Extracted records
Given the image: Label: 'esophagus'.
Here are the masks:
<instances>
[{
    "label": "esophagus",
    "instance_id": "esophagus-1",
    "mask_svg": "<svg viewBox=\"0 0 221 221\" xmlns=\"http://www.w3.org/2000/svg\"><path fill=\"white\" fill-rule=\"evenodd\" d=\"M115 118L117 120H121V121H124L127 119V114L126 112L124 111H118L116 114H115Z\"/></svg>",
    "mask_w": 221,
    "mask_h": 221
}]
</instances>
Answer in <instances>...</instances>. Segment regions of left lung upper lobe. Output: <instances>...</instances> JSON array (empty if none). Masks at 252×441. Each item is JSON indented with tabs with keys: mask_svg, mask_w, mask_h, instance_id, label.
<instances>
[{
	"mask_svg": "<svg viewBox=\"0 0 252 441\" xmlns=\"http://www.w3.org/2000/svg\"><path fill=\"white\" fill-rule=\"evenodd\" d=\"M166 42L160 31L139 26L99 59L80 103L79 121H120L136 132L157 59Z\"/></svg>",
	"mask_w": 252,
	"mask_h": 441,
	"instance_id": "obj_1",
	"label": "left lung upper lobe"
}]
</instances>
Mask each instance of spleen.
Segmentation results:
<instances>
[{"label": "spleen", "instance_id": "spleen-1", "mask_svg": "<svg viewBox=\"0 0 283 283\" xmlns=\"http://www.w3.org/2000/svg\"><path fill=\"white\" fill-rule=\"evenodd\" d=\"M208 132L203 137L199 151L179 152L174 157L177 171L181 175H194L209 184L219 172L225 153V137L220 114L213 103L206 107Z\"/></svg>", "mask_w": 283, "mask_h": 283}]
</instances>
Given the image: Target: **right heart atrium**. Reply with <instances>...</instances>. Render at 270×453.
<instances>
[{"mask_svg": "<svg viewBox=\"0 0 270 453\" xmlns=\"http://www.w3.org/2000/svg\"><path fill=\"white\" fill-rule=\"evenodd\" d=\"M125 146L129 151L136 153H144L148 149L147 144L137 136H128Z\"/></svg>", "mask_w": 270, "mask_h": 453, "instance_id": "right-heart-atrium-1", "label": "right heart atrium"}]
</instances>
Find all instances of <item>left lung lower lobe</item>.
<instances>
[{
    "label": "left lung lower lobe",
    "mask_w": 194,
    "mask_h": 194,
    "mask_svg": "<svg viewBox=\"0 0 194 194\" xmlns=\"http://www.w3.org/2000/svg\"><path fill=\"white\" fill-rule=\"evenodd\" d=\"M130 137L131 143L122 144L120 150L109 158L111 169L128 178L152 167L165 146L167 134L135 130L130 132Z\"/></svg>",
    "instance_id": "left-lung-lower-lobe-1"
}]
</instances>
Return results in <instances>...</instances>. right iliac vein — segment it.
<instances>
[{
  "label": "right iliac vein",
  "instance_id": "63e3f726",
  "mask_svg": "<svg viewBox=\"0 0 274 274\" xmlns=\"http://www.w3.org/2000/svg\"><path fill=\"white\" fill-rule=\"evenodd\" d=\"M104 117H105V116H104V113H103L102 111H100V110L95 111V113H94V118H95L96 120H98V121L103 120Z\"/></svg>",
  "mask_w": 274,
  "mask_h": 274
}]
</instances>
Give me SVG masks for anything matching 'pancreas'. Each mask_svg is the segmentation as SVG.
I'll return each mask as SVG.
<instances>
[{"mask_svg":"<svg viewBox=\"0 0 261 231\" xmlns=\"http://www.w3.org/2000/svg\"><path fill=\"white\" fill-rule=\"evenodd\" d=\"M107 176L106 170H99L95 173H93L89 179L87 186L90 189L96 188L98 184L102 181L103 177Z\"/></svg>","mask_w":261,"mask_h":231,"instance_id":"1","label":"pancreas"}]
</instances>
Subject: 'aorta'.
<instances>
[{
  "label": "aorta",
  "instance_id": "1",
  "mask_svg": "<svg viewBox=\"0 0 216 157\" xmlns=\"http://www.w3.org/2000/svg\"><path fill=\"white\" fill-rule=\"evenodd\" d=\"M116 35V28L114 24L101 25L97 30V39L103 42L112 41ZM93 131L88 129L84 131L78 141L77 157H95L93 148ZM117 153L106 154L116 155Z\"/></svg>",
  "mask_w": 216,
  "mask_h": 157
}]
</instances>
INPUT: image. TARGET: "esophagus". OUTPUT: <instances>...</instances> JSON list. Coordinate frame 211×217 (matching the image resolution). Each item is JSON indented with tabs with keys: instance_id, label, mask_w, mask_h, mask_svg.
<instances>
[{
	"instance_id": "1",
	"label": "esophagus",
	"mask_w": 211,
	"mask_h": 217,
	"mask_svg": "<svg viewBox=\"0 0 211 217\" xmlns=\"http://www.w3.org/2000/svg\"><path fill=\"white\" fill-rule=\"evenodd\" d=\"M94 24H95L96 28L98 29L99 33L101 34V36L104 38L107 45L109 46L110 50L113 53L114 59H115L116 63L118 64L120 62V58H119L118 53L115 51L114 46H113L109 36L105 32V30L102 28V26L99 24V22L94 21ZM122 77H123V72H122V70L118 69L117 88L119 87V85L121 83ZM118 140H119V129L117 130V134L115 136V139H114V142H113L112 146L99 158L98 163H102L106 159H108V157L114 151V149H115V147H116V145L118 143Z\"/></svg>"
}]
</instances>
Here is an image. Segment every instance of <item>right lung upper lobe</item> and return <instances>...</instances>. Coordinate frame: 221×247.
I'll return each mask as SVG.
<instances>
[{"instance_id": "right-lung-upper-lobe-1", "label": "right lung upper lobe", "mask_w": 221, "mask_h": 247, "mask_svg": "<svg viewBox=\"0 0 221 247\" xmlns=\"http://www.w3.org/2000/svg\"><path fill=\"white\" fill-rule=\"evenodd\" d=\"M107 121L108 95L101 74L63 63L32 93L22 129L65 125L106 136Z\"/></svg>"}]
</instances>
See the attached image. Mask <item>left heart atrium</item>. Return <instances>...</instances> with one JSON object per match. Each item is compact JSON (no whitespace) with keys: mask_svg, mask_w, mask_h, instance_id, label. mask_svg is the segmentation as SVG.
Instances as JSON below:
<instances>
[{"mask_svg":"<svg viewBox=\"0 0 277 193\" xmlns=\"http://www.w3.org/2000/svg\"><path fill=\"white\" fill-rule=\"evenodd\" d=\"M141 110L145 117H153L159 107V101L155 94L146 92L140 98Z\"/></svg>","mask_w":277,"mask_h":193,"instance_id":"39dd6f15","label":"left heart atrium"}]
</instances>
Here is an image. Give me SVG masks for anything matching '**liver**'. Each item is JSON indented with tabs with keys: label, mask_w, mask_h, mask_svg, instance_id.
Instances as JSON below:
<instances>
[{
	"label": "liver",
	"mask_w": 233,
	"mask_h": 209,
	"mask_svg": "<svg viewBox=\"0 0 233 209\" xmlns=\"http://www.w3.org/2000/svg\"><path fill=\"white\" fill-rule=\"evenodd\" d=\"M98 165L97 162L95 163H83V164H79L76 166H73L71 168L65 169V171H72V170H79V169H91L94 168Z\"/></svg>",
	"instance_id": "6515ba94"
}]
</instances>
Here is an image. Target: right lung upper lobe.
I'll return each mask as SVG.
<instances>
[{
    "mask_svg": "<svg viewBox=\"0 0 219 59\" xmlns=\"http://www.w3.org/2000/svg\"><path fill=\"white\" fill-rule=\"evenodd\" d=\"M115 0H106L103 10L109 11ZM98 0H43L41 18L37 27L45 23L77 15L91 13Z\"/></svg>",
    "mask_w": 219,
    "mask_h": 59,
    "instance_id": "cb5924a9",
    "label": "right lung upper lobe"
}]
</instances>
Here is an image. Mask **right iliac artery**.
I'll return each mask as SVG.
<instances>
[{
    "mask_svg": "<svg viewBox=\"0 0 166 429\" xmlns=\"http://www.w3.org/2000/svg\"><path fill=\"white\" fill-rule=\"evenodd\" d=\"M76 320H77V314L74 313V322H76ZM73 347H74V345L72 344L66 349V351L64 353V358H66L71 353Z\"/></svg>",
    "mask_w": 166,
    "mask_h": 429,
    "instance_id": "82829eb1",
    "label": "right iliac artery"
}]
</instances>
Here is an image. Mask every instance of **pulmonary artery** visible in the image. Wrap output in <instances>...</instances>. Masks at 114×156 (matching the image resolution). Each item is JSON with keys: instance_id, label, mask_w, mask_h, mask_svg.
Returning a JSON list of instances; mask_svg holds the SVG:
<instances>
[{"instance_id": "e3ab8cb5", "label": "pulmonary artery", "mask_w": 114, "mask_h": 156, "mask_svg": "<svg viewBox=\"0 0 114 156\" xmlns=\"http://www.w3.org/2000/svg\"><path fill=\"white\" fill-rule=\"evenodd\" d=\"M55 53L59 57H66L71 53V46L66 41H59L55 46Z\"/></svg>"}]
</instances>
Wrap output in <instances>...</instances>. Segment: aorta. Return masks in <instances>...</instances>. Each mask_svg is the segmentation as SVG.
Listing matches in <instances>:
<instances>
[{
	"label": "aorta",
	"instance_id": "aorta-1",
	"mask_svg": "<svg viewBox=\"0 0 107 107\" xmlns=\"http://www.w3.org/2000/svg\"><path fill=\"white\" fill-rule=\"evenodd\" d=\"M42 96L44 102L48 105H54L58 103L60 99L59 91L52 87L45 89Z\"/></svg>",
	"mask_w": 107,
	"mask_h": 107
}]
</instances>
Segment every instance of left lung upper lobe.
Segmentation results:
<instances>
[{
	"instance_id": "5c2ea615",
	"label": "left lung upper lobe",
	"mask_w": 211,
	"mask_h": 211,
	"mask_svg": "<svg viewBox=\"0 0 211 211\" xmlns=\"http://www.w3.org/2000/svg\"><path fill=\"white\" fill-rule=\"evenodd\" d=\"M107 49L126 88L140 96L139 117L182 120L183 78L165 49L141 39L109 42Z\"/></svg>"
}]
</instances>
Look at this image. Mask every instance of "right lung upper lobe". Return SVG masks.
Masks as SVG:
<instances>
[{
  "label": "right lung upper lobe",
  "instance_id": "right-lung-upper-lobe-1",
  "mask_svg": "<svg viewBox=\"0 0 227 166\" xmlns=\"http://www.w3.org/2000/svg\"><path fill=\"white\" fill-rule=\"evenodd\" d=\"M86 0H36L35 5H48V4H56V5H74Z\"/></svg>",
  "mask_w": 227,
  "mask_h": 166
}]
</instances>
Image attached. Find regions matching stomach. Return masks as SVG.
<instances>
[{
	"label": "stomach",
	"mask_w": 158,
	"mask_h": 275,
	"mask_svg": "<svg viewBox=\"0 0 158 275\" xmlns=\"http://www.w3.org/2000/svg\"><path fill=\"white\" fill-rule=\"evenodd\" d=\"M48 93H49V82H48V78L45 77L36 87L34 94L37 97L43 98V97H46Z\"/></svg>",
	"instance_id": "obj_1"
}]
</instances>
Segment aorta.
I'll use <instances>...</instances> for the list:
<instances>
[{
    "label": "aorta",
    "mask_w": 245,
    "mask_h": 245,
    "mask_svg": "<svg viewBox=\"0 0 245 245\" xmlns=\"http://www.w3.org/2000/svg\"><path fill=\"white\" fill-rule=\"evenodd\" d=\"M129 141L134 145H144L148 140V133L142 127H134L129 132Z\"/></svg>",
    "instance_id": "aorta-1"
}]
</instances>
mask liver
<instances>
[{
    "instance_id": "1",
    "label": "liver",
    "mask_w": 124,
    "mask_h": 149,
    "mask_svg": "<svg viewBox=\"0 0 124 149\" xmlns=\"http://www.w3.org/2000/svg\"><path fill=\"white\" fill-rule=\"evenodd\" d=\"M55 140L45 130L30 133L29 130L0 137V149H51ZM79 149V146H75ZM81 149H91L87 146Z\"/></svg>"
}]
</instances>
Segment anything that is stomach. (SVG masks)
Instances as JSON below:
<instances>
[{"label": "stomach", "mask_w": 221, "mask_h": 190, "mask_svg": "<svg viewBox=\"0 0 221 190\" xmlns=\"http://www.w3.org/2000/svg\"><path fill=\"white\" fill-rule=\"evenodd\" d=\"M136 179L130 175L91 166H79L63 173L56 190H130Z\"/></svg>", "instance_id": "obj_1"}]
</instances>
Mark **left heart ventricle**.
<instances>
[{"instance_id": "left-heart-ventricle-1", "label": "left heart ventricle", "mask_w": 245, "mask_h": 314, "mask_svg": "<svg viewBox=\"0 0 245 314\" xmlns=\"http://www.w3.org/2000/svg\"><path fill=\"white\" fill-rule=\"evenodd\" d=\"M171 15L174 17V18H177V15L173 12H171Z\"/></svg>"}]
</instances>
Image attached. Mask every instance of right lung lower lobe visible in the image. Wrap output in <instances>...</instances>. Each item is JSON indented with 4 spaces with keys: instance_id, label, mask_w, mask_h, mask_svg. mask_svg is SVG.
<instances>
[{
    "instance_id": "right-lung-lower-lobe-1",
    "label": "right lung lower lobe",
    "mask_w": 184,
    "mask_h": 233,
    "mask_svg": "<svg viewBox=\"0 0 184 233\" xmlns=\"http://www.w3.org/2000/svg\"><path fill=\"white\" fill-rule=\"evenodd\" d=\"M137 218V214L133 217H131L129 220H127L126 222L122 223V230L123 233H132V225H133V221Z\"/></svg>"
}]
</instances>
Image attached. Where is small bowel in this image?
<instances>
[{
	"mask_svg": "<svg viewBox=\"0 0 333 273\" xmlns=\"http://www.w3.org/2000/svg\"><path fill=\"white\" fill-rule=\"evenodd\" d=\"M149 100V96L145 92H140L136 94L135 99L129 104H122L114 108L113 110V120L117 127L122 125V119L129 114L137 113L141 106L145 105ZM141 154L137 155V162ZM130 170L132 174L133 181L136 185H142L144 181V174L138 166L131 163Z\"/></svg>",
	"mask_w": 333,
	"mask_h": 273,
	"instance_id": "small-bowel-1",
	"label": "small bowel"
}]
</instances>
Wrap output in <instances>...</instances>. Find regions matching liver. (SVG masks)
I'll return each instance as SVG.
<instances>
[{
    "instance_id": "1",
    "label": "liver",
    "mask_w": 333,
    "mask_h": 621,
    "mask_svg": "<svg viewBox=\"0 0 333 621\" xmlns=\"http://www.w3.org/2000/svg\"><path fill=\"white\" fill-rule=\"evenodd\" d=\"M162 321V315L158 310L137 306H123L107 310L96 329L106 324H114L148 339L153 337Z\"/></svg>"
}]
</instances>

* _WHAT TO WORK ON_
Set down no line except those from the one with "Wrap output in <instances>...</instances>. Find" to the last line of the data, inclusive, each exactly as written.

* _EXERCISE ANSWER_
Wrap output in <instances>...</instances>. Find regions matching liver. (SVG masks)
I'll return each instance as SVG.
<instances>
[{
    "instance_id": "1",
    "label": "liver",
    "mask_w": 333,
    "mask_h": 621,
    "mask_svg": "<svg viewBox=\"0 0 333 621\" xmlns=\"http://www.w3.org/2000/svg\"><path fill=\"white\" fill-rule=\"evenodd\" d=\"M162 321V315L158 310L137 306H123L107 310L96 329L106 324H114L148 339L153 337Z\"/></svg>"
}]
</instances>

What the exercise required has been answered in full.